| Your objective |
This exercise asks for the entries to be repeated exactly, without their images.

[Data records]
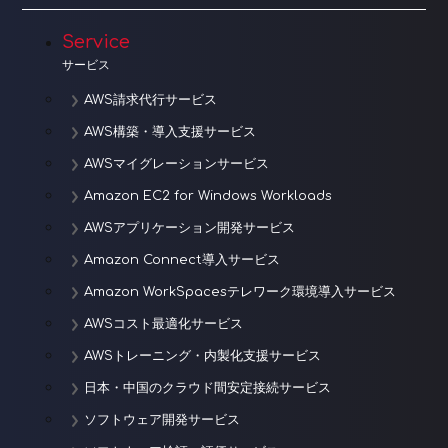
Service
サービス
AWS請求代行サービス
AWS構築・導入支援サービス
AWSマイグレーションサービス
Amazon EC2 for Windows Workloads
AWSアプリケーション開発サービス
Amazon Connect導入サービス
Amazon WorkSpacesテレワーク環境導入サービス
AWSコスト最適化サービス
AWSトレーニング・内製化支援サービス
日本・中国のクラウド間安定接続サービス
ソフトウェア開発サービス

| Task response |
Service
サービス
AWS請求代行サービス
AWS構築・導入支援サービス
AWSマイグレーションサービス
Amazon EC2 for Windows Workloads
AWSアプリケーション開発サービス
Amazon Connect導入サービス
Amazon WorkSpacesテレワーク環境導入サービス
AWSコスト最適化サービス
AWSトレーニング・内製化支援サービス
日本・中国のクラウド間安定接続サービス
ソフトウェア開発サービス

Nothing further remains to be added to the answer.